I have admired the Schraderhaus kennel for years. I used to live right up the hill from them and have friends out that way. They are definitely gorgeous dogs  I stopped and talked to Jean one day and was very impressed with her knowledge and patience. Still pass by there often in my travels as I live nearby. Always looking to see if there are pups out to gaze at


----------



## VonKromeHaus (Jun 17, 2009)

BlkGSD makes a good point. There is a breeder I listed that I would not purchase a puppy from. But she does tend to produce the kind of dogs you are looking for. 

I really like Jean and her dogs.
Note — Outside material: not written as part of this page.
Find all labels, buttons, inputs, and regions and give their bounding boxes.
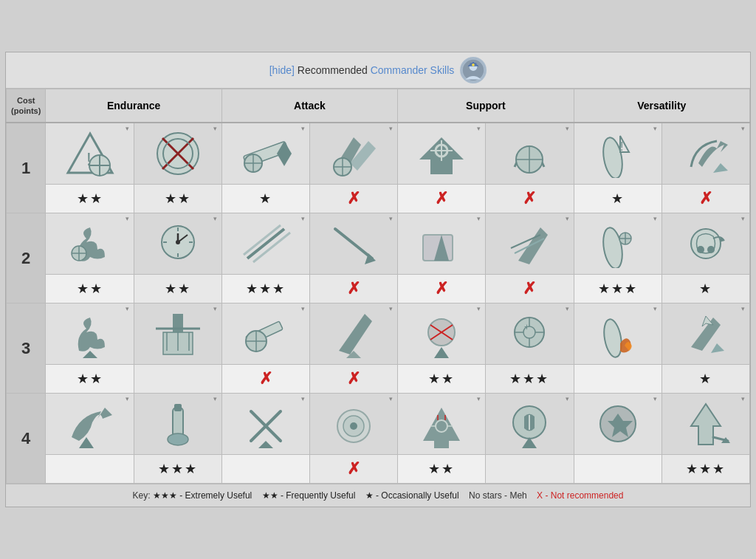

I know a few dogs from her and I love them! I acutally know a helga daughter BUT wouldn't recommend her offspring for anyone less than VERY VERY active! The one I know is a great dog and does settle very quickly in the house and even lives with cats! 

I will be at DVG regionals along with my dog and a few others that have some dogs from other breeders in WA. 

VomHausVianden is in ID but she is a personal friend of mine! I love her dogs and she is an awesome breeder!


----------



## JakodaCD OA (May 14, 2000)

Now I know you havent met Masi (Helga daughter)..but sounds alot like her. Masi's best buds are her kitties, and yep she is VERY VERY active but loads of fun


----------



## VonKromeHaus (Jun 17, 2009)

I am finding it is a trend with Helga progeny! lol SHe really produces some nice dogs! I would really like a puppy out of her latest breeding!!


----------



## GSD07 (Feb 23, 2007)

I have personal experience with a few dogs from two kennels from VonKromeHaus's list. I've seen stellar dogs from both kennels, and not so much and sometimes outright nervy from the very same kennels. My point is, pick the dogs, not the breeders. If I were you I would visit all the kennels listed in this thread.


----------



## VonKromeHaus (Jun 17, 2009)

Very sound advice Oksana. I also recommending visiting all the kennels listed!


----------



## megs (Mar 11, 2012)

Thanks for everyones advice.....When my husband gets back from the field we're going to sit down and narrow down to the kennels that we're wanting to seriously look at...Definitely going to go see the kennels in person if possible.


----------



## Shaina (Apr 2, 2011)

GSD07 said:


> I have personal experience with a few dogs from two kennels from VonKromeHaus's list. I've seen stellar dogs from both kennels, and not so much and sometimes outright nervy from the very same kennels. My point is, pick the dogs, not the breeders. If I were you I would visit all the kennels listed in this thread.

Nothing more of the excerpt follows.